At the age of 28 he was made a full professor at ISI in recognition of his creativity.” While at ISI, Rao went to Cambridge University (CU) in 1946 on an invitation to work on an anthropometric project using the methodology developed at ISI. Rao worked in the museum of archeology and anthropology in Duckworth laboratory of CU during 1946-1948 as a paid visiting scholar. The results were reported in the book Ancient Inhabitants of Jebel Moya” published by the Cambridge Press under the joint authorship of Rao and two anthropologists. On the basis of work done at CU during the two year period, 1946-1948, Rao earned a Ph.D. degree and a few years later Sc.D. degree of CU and the rare honor of life fellowship of Kings College, Cambridge.

He retired from ISI in 1980 at the mandatory age of 60 after working for 40 years during which period he developed ISI as an international center for statistical education and research. He also took an active part in establishing state statistical bureaus to collect local statistics and transmitting them to Central Statistical Organization in New Delhi. Rao played a pivitol role in launching undergraduate and postgraduate courses at ISI. He is the author of 475 research publications and several breakthrough papers contributing to statistical theory and methodology for applications to problems in all areas of human endeavor. There are a number of classical statistical terms named after him, the most popular of which are Cramer-Rao inequality, Rao-Blackwellization, Raos Orthogonal arrays used in quality control, Raos score test, Raos Quadratic Entropy used in ecological work, Raos metric and distance which are incorporated in most statistical books.

He is the author of 10 books, of which two important books are, Linear Statistical Inference which is translated into German, Russian, Czec, Polish and Japanese languages,and Statistics and Truth which is translated into, French, German, Japanese, Mainland Chinese, Taiwan Chinese, Turkish and Korean languages.

He directed the research work of 50 students for the Ph.D. degrees who in turn produced 500 Ph.D.s. Rao received 38 hon. Doctorate degree from universities in 19 countries spanning 6 continents. He received the highest awards in statistics in USA,UK and India: National Medal of Science awarded by the president of USA, Indian National Medal of Science awarded by the Prime Minister of India and the Guy Medal in Gold awarded by the Royal Statistical Society, UK. Rao was a recipient of the first batch of Bhatnagar awards in 1959 for mathematical sciences and and numerous medals in India and abroad from Science Academies. He is a Fellow of Royal Society (FRS),UK, and member of National Academy of Sciences, USA, Lithuania and Europe. In his honor a research Institute named as CRRAO ADVANCED INSTITUTE OF MATHEMATICS, STATISTICS AND COMPUTER SCIENCE was established in the campus of Hyderabad University.

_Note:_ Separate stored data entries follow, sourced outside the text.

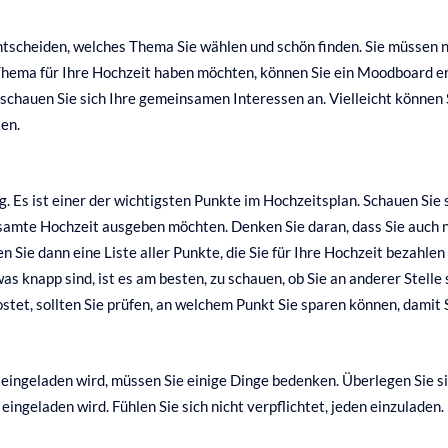
tscheiden, welches Thema Sie wählen und schön finden. Sie müssen n
 Thema für Ihre Hochzeit haben möchten, können Sie ein Moodboard er
 schauen Sie sich Ihre gemeinsamen Interessen an. Vielleicht können 
en.
g. Es ist einer der wichtigsten Punkte im Hochzeitsplan. Schauen Sie
gesamte Hochzeit ausgeben möchten. Denken Sie daran, dass Sie auc
 Sie dann eine Liste aller Punkte, die Sie für Ihre Hochzeit bezahlen
knapp sind, ist es am besten, zu schauen, ob Sie an anderer Stelle
tet, sollten Sie prüfen, an welchem Punkt Sie sparen können, damit
eingeladen wird, müssen Sie einige Dinge bedenken. Überlegen Sie sich
ngeladen wird. Fühlen Sie sich nicht verpflichtet, jeden einzuladen. L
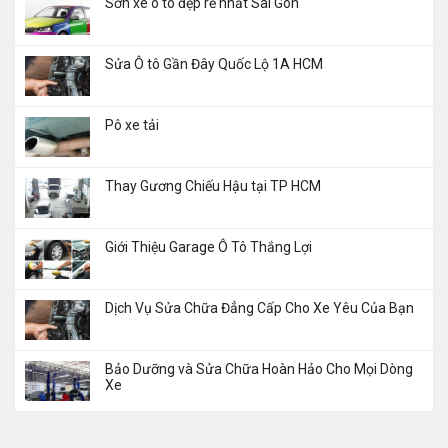
Sơn xe ô tô đẹp rẻ nhất Sài Gòn
Sửa Ô tô Gần Đây Quốc Lộ 1A HCM
Pô xe tải
Thay Gương Chiếu Hậu tại TP HCM
Giới Thiệu Garage Ô Tô Thắng Lợi
Dịch Vụ Sửa Chữa Đẳng Cấp Cho Xe Yêu Của Bạn
Bảo Dưỡng và Sửa Chữa Hoàn Hảo Cho Mọi Dòng
Xe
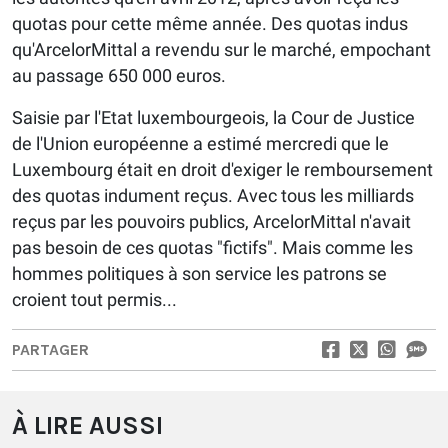
quotas pour cette même année. Des quotas indus
qu'ArcelorMittal a revendu sur le marché, empochant
au passage 650 000 euros.
Saisie par l'Etat luxembourgeois, la Cour de Justice
de l'Union européenne a estimé mercredi que le
Luxembourg était en droit d'exiger le remboursement
des quotas indument reçus. Avec tous les milliards
reçus par les pouvoirs publics, ArcelorMittal n'avait
pas besoin de ces quotas "fictifs". Mais comme les
hommes politiques à son service les patrons se
croient tout permis...
PARTAGER
À LIRE AUSSI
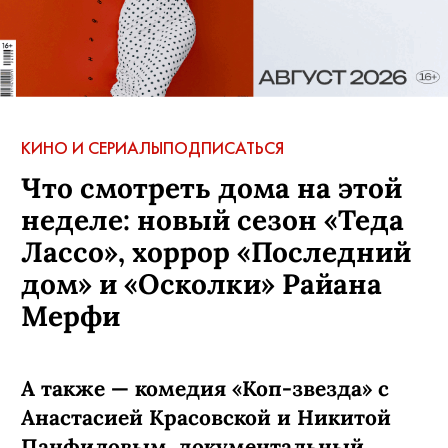
КИНО И СЕРИАЛЫ
ПОДПИСАТЬСЯ
Что смотреть дома на этой
неделе: новый сезон «Теда
Лассо», хоррор «Последний
дом» и «Осколки» Райана
Мерфи
А также — комедия «Коп-звезда» с
Анастасией Красовской и Никитой
Панфиловым, документальный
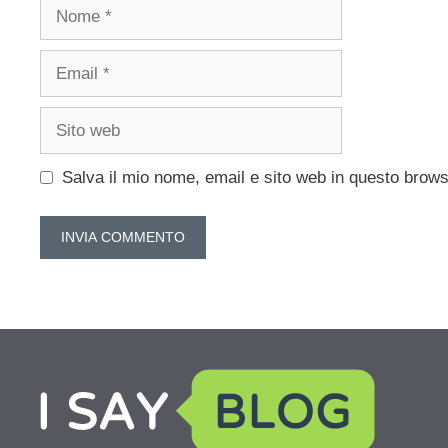
Nome
Email
Sito
web
Salva il mio nome, email e sito web in questo brow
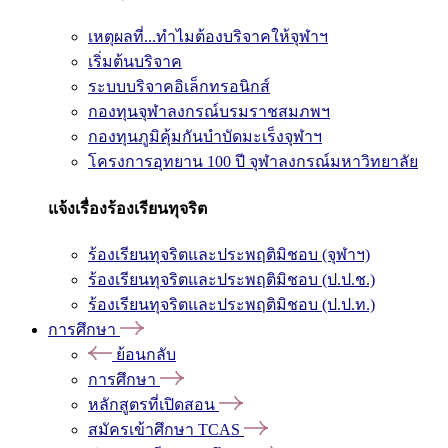
เหตุผลที่...ทำไมต้องบริจาคให้จุฬาฯ
เริ่มต้นบริจาค
ระบบบริจาคอิเล็กทรอนิกส์
กองทุนจุฬาลงกรณ์บรมราชสมภพฯ
กองทุนภูมิคุ้มกันบำบัดมะเร็งจุฬาฯ
โครงการอุทยาน 100 ปี จุฬาลงกรณ์มหาวิทยาลัย
แจ้งเรื่องร้องเรียนทุจริต
ร้องเรียนทุจริตและประพฤติมิชอบ (จุฬาฯ)
ร้องเรียนทุจริตและประพฤติมิชอบ (ป.ป.ช.)
ร้องเรียนทุจริตและประพฤติมิชอบ (ป.ป.ท.)
การศึกษา
ย้อนกลับ
การศึกษา
หลักสูตรที่เปิดสอน
สมัครเข้าศึกษา TCAS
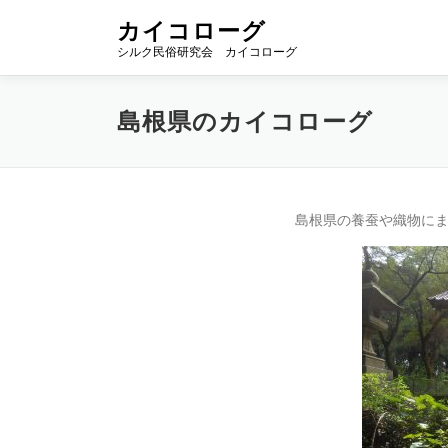
コ
カイコローグ
ン
シルク民俗研究会 カイコローグ
テ
ン
ツ
島根県のカイコローグ
へ
ス
キ
ッ
プ
島根県の養蚕や織物に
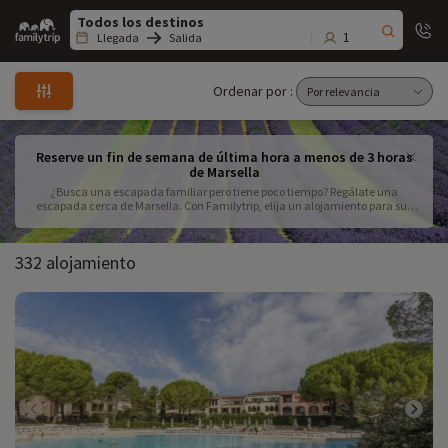
Family
trip
1
Llegada
Salida
Ordenar por :
Reserve un fin de semana de última hora a menos de 3 horas
de Marsella
¿Busca una escapada familiar pero tiene poco tiempo? Regálate una
escapada cerca de Marsella. Con Familytrip, elija un alojamiento para sus
vacaciones familiares de última hora, a menos de 3 horas de Marsella.
332 alojamiento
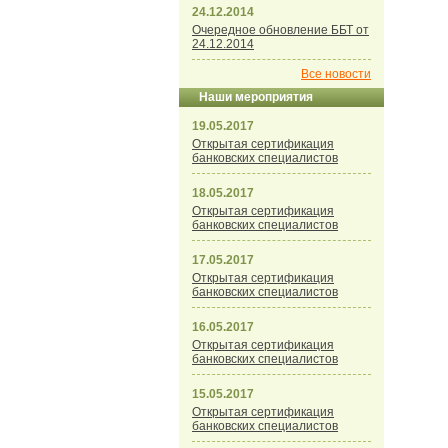
24.12.2014
Очередное обновление ББТ от
24.12.2014
Все новости
Наши мероприятия
19.05.2017
Открытая сертификация
банковских специалистов
18.05.2017
Открытая сертификация
банковских специалистов
17.05.2017
Открытая сертификация
банковских специалистов
16.05.2017
Открытая сертификация
банковских специалистов
15.05.2017
Открытая сертификация
банковских специалистов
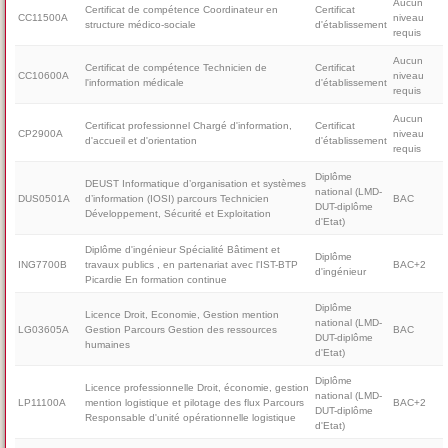
Aucun
Certificat de compétence Coordinateur en
Certificat
CC11500A
niveau
structure médico-sociale
d'établissement
requis
Aucun
Certificat de compétence Technicien de
Certificat
CC10600A
niveau
l'information médicale
d'établissement
requis
Aucun
Certificat professionnel Chargé d'information,
Certificat
CP2900A
niveau
d'accueil et d'orientation
d'établissement
requis
Diplôme
DEUST Informatique d’organisation et systèmes
national (LMD-
DUS0501A
d’information (IOSI) parcours Technicien
BAC
DUT-diplôme
Développement, Sécurité et Exploitation
d'Etat)
Diplôme d'ingénieur Spécialité Bâtiment et
Diplôme
ING7700B
travaux publics , en partenariat avec l'IST-BTP
BAC+2
d'ingénieur
Picardie En formation continue
Diplôme
Licence Droit, Economie, Gestion mention
national (LMD-
LG03605A
Gestion Parcours Gestion des ressources
BAC
DUT-diplôme
humaines
d'Etat)
Diplôme
Licence professionnelle Droit, économie, gestion
national (LMD-
LP11100A
mention logistique et pilotage des flux Parcours
BAC+2
DUT-diplôme
Responsable d'unité opérationnelle logistique
d'Etat)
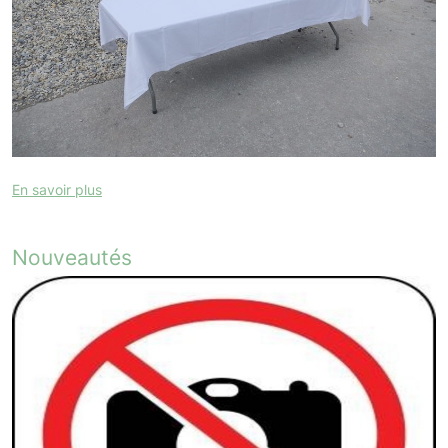
En savoir plus
Nouveautés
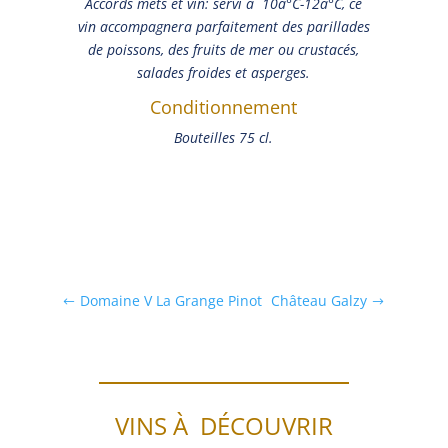
Accords mets et vin: servi à 10â°C-12â°C, ce
vin accompagnera parfaitement des parillades
de poissons, des fruits de mer ou crustacés,
salades froides et asperges.
Conditionnement
Bouteilles 75 cl.
Domaine V La Grange Pinot
Château Galzy
VINS À DÉCOUVRIR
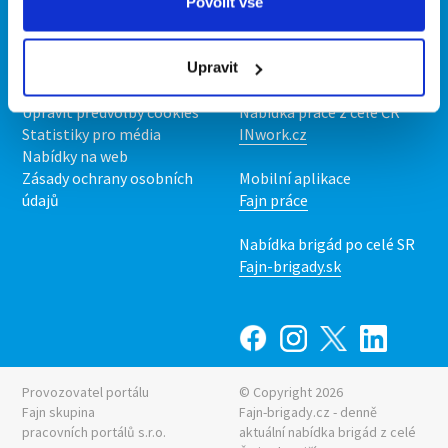
O portálu
Naše další projekty
Povolit vše
Kontakt
Mobilní aplikace
O nás
Fajn brigády
Upravit
Podmínky
Upravit předvolby cookies
Nabídka práce z celé ČR
Statistiky pro média
INwork.cz
Nabídky na web
Zásady ochrany osobních
Mobilní aplikace
údajů
Fajn práce
Nabídka brigád po celé SR
Fajn-brigady.sk
Provozovatel portálu
© Copyright 2026
Fajn skupina
Fajn-brigady.cz - denně
pracovních portálů s.r.o.
aktuální
nabídka brigád z celé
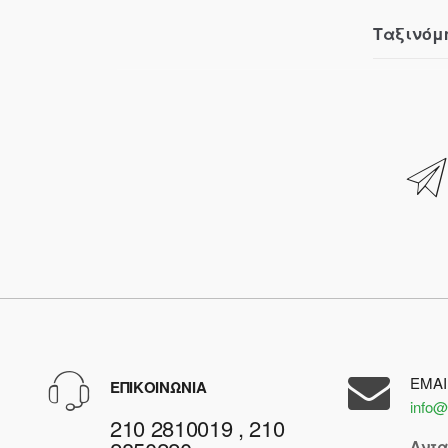
Ταξινόμ
EMAI
ΕΠΙΚΟΙΝΩΝΙΑ
info@
210 2810019 , 210
Αντ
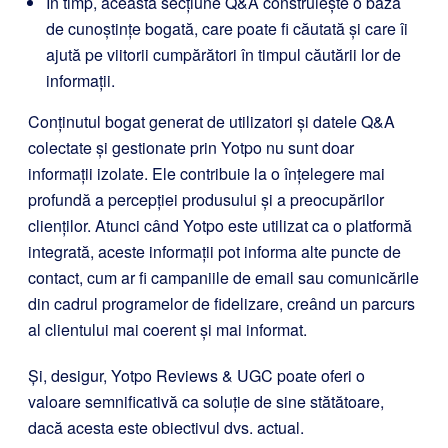
În timp, această secțiune Q&A construiește o bază
de cunoștințe bogată, care poate fi căutată și care îi
ajută pe viitorii cumpărători în timpul căutării lor de
informații.
Conținutul bogat generat de utilizatori și datele Q&A
colectate și gestionate prin Yotpo nu sunt doar
informații izolate. Ele contribuie la o înțelegere mai
profundă a percepției produsului și a preocupărilor
clienților. Atunci când Yotpo este utilizat ca o platformă
integrată, aceste informații pot informa alte puncte de
contact, cum ar fi campaniile de email sau comunicările
din cadrul programelor de fidelizare, creând un parcurs
al clientului mai coerent și mai informat.
Și, desigur, Yotpo Reviews & UGC poate oferi o
valoare semnificativă ca soluție de sine stătătoare,
dacă acesta este obiectivul dvs. actual.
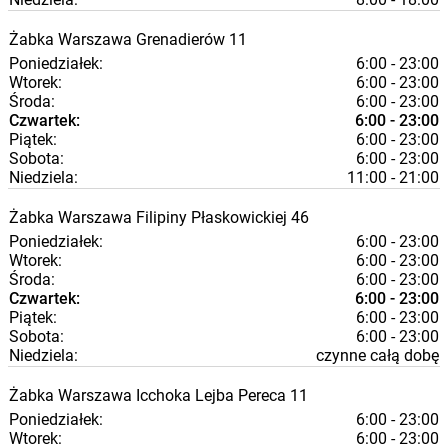
Żabka
Warszawa
Grenadierów 11
Poniedziałek:
6:00 - 23:00
Wtorek:
6:00 - 23:00
Środa:
6:00 - 23:00
Czwartek:
6:00 - 23:00
Piątek:
6:00 - 23:00
Sobota:
6:00 - 23:00
Niedziela:
11:00 - 21:00
Żabka
Warszawa
Filipiny Płaskowickiej 46
Poniedziałek:
6:00 - 23:00
Wtorek:
6:00 - 23:00
Środa:
6:00 - 23:00
Czwartek:
6:00 - 23:00
Piątek:
6:00 - 23:00
Sobota:
6:00 - 23:00
Niedziela:
czynne całą dobę
Żabka
Warszawa
Icchoka Lejba Pereca 11
Poniedziałek:
6:00 - 23:00
Wtorek:
6:00 - 23:00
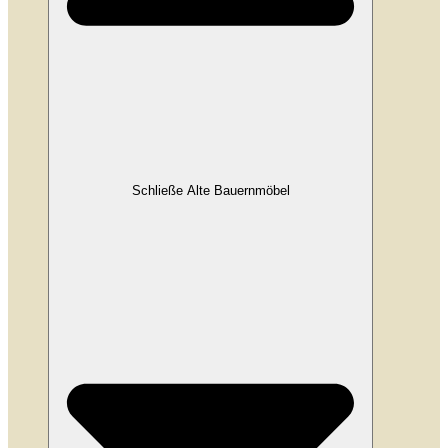
Schließe Alte Bauernmöbel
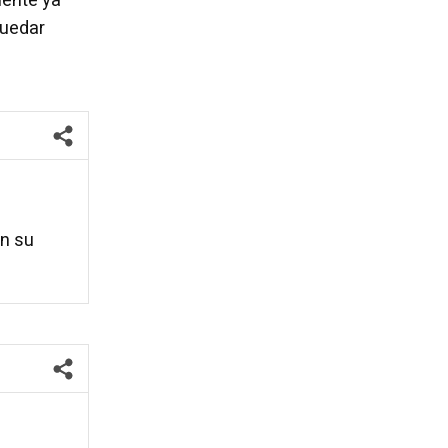
mente ya
quedar
on su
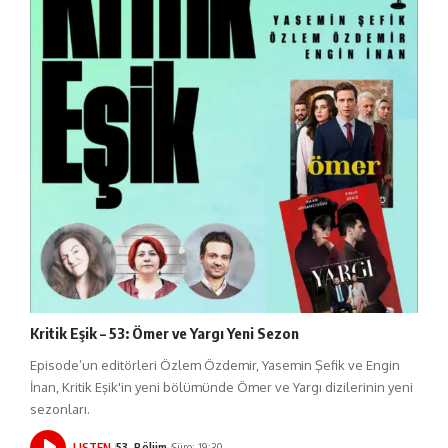
Kritik Eşik – 53: Ömer ve Yargı Yeni Sezon
Episode’un editörleri Özlem Özdemir, Yasemin Şefik ve Engin
İnan, Kritik Eşik'in yeni bölümünde Ömer ve Yargı dizilerinin yeni
sezonları.
LISTEN
53. Bölüm
Süre: 19:30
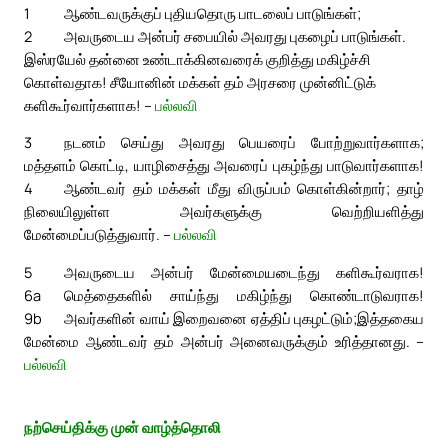
1
ஆண்டவருக்குப் புதியதொரு பாடலைப் பாடுங்கள்;
2
அவருடைய அன்பர் சபையில் அவரது புகழைப் பாடுங்கள்.
இஸ்ரயேல் தன்னை உண்டாக்கினவரைக் குறித்து மகிழ்ச்சி
கொள்வதாக! சீயோனின் மக்கள் தம் அரசரை முன்னிட்டுக்
களிகூர்வார்களாக! –
பல்லவி
3
நடனம் செய்து அவரது பெயரைப் போற்றுவார்களாக;
மத்தளம் கொட்டி, யாழிசைத்து அவரைப் புகழ்ந்து பாடுவார்களாக!
4
ஆண்டவர் தம் மக்கள் மீது விருப்பம் கொள்கின்றார்; தாழ்
நிலையிலுள்ள அவர்களுக்கு வெற்றியளித்து
மேன்மைப்படுத்துவார். –
பல்லவி
5
அவருடைய அன்பர் மேன்மையடைந்து களிகூர்வராக!
6a
மெத்தைகளில் சாய்ந்து மகிழ்ந்து கொண்டாடுவராக!
9b
அவர்களின் வாய் இறைவனை ஏத்திப் புகழட்டும்;
இத்தகைய
மேன்மை ஆண்டவர் தம் அன்பர் அனைவருக்கும் உரித்தானது. –
பல்லவி
நற்செய்திக்கு முன் வாழ்த்தொலி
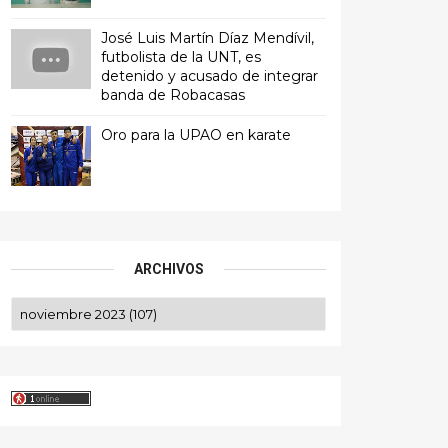
José Luis Martín Díaz Mendívil,
futbolista de la UNT, es
detenido y acusado de integrar
banda de Robacasas
Oro para la UPAO en karate
ARCHIVOS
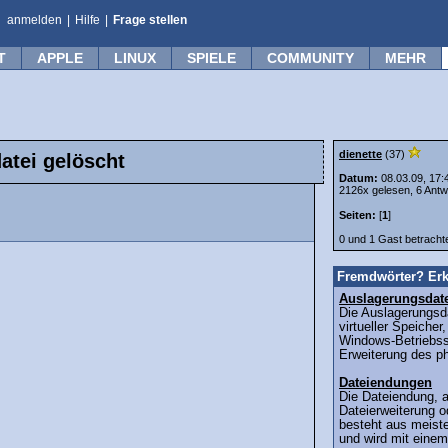
anmelden
|
Hilfe
|
Frage stellen
T
APPLE
LINUX
SPIELE
COMMUNITY
MEHR
dienette
(37)
atei gelöscht
Datum:
08.03.09, 17:
2126x gelesen, 6 Antw
Seiten:
[
1
]
0 und 1 Gast betrach
Fremdwörter? Erk
Auslagerungsdat
Die Auslagerungsda
virtueller Speicher
Windows-Betriebss
Erweiterung des ph
Dateiendungen
Die Dateiendung, 
Dateierweiterung o
besteht aus meiste
und wird mit einem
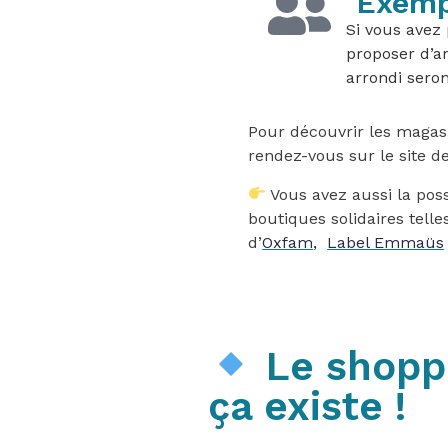
Exempl
Si vous avez 
proposer d’ar
arrondi seron
Pour découvrir les magasin
rendez-vous sur le site 
Vous avez aussi la poss
boutiques solidaires tell
d’
Oxfam
,
Label Emmaüs
Le shoppi
ça existe !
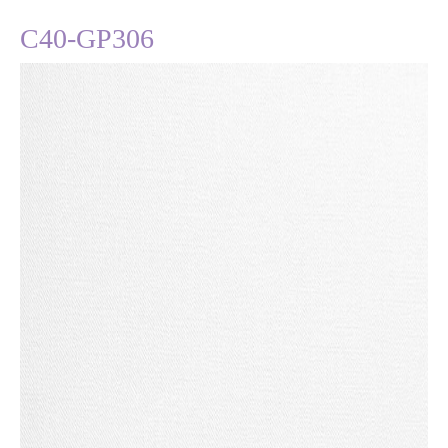
C40-GP306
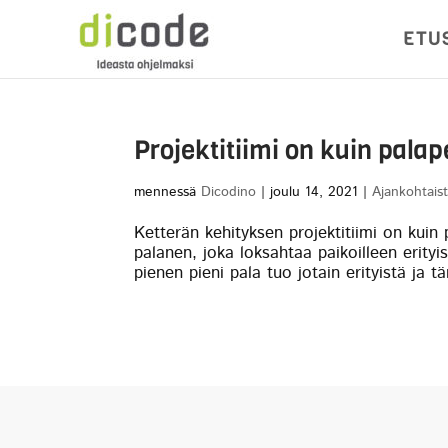
ETU
Projektitiimi on kuin palap
mennessä
Dicodino
|
joulu 14, 2021
|
Ajankohtais
Ketterän kehityksen projektitiimi on kuin
palanen, joka loksahtaa paikoilleen erityi
pienen pieni pala tuo jotain erityistä ja t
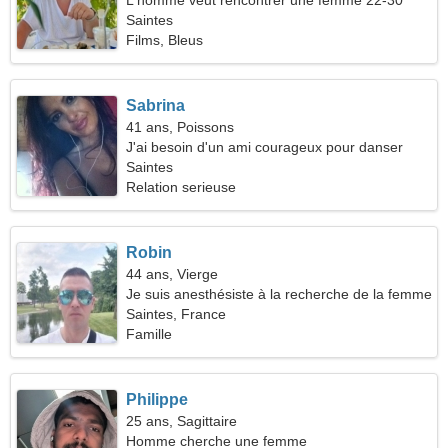
L'homme veut rencontrer une femme 22-30
Saintes
Films, Bleus
Sabrina
41 ans, Poissons
J'ai besoin d'un ami courageux pour danser
ensemble
Saintes
Relation serieuse
Robin
44 ans, Vierge
Je suis anesthésiste à la recherche de la femme
parfaite
Saintes, France
Famille
Philippe
25 ans, Sagittaire
Homme cherche une femme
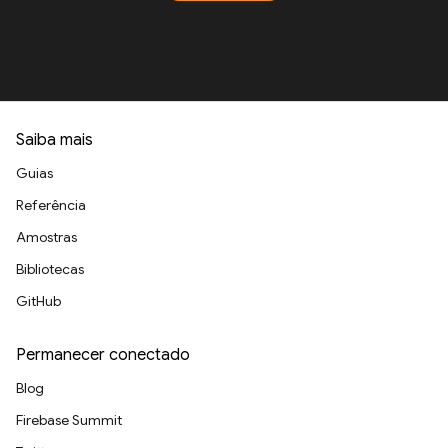
Saiba mais
Guias
Referência
Amostras
Bibliotecas
GitHub
Permanecer conectado
Blog
Firebase Summit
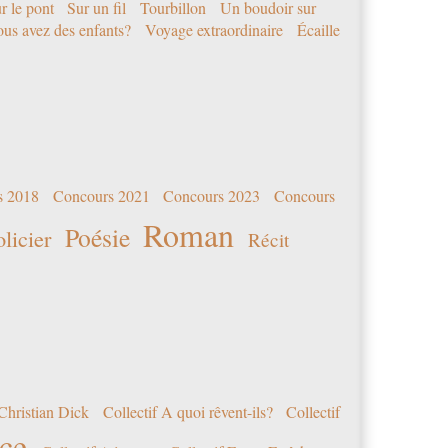
r le pont
Sur un fil
Tourbillon
Un boudoir sur
us avez des enfants?
Voyage extraordinaire
Écaille
s 2018
Concours 2021
Concours 2023
Concours
Roman
Poésie
olicier
Récit
Christian Dick
Collectif A quoi rêvent-ils?
Collectif
nce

Venkat N. Gudivada is a professor and chair of the Computer Science Department at East Carolina University. Prior to this, he was a professor and founding chair of the Weisberg Division of Computer Science at Marshall University. His industry tenure spans over six years as a vice president for Wall Street companies in the New York City area including Merrill Lynch (now Bank of America Merrill Lynch) and Financial Technologies International (now GoldenSource). Previous academic tenure includes work at the University of Michigan, University of Missouri, and Ohio University.He has published over 90 peer-reviewed technical articles and rendered professional service in various roles including conference program chair, keynote speaker, program committee member, and guest editor of IEEE journals. Gudivada's research sponsors include National Science Foundation (NSF), National Aeronautics and Space Administration (NASA), U.S. Department of Energy, U.S. Department of Navy, U.S. Army Research Office, MU Foundation, and WV Division of Science and Research. His current research interests encompass Big Data Management, High Performance Computing, Information Retrieval, Image and Natural Language Processing, and Personalized Learning. Gudivada received a PhD degree in Computer Science from the University of Louisiana at Lafayette.